Still, lawmakers disagreed with Bernanke on key issues. Perhaps most important, House Financial Services Committee Chairman Barney Frank appeared to reject requests from Fed officials to explicitly designate consumer protection as one of the central bank's core missions. "One of the greatest unused examples of power were the consumer protection powers we've given the Fed like the Home Ownership and Equity Protection Act," he told reporters, referring to legislation that Congress gave the Fed to rein in mortgage lenders in 1994 but that went unused until last year.

In separate appearances before the House Financial Services monetary policy subcommittee in recent weeks, Donald Kohn, the Fed's vice chairman, and Elizabeth Duke, a governor, have argued Congress could tack on consumer protection to the central bank's "core mission," which already includes maximum employment and price stability.

Bernanke did not go quite so far Tuesday but made clear the Fed is reluctant to hand over consumer powers to a separate agency the Obama administration hopes to create. "If I were writing it, I would keep the consumer protection with the federal banking agencies, with additional measures to ensure a strong commitment," he said.

But Rep. Keith Ellison questioned whether the goals of bank regulation are at odds with consumer protection.

"You take the example of overdraft fees," he said. "A safety and soundness regulator would not be distressed about what I would say are excessive overdraft fees because it helps with profits and the safety and soundness of the bank."

Bernanke noted the Fed has written rules governing overdraft fees while simultaneously operating as a regulator.

He showed more flexibility on other provisions of the White House's plan for regulatory reform. A council that would be established to assist the Fed with managing systemic risk has been derided as powerless, but Bernanke said he is not opposed to giving the panel more authority.

"I'm very open to discussing the role of the council," he said. "An important role is to coordinate regulation to oversee risk. There may be situations where the council can have authority to harmonize certain practices or identify problems."

Rep. Ron Paul continued to stump for legislation he has introduced that would open more of the Fed's policymaking to review from the Government Accountability Office.
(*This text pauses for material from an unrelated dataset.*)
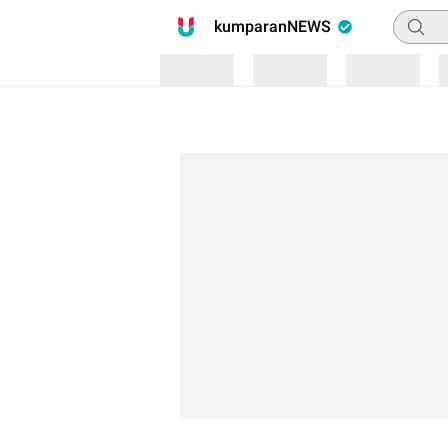
Pencari
kumparanNEWS
Loading
Loading
Loading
The Texas Republican pressed Bernanke on claims that such oversight would infringe on the Fed's ability to conduct monetary policy independently.
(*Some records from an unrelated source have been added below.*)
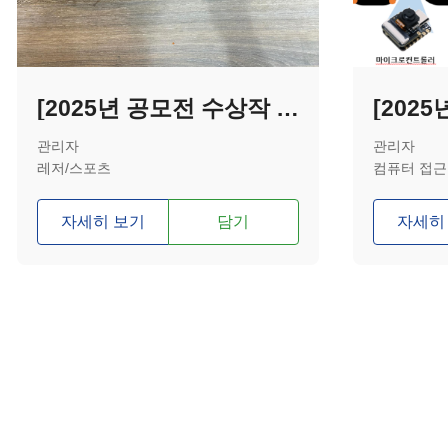
[2025년 공모전 수상작 - 우수상] 시각장애인들을 위한 러닝 보조기기
관리자
관리자
레저/스포츠
컴퓨터 접근
자세히 보기
담기
자세히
"Since I wrote the bill, the interpretation has nothing to do with monetary policy," Paul told Bernanke. "There's nobody in Congress that's going to be auditing the Federal Open Market Committee."

Bernanke did not budge from his position.

"At some point, we're going to have to start raising interest rates to avoid inflation," he said. "If we were to raise interest rates and someone in Congress didn't like that and called for a review, wouldn't that be an interference?"

The Fed chief also rejected calls to return to the days when the Glass-Steagall Act enforced walls between commercial and investment banking. "I don't think Glass-Steagall, if it had been enforced, would have prevented this crisis," he said. "We saw plenty of circumstances where commercial banks on its own or an investment bank on its own ran into problems without cross-effects."

The hearing also gave lawmakers the chance to pepper Bernanke with questions on everything from health care to the budget and personal savings. But they virtually ignored one of the biggest problems for the Fed: its involvement in the merger of Bank of America Corp. and Merrill Lynch.

The House Oversight and Government Reform Committee has released dozens of sometimes embarrassing internal Fed e-mails regarding the transaction and has hauled Bernanke, former Treasury Secretary Henry Paulson and B of A Chief Executive Ken Lewis before the panel for three separate hearings.

Frank seemed puzzled by the inquiry. "As I studied all of this, here is my problem: I cannot find a villain," he said at the outset of the hearing. "Many of my colleagues have found a villain and it tends to be the private sector or the public sector, depending on the ideology of the finder."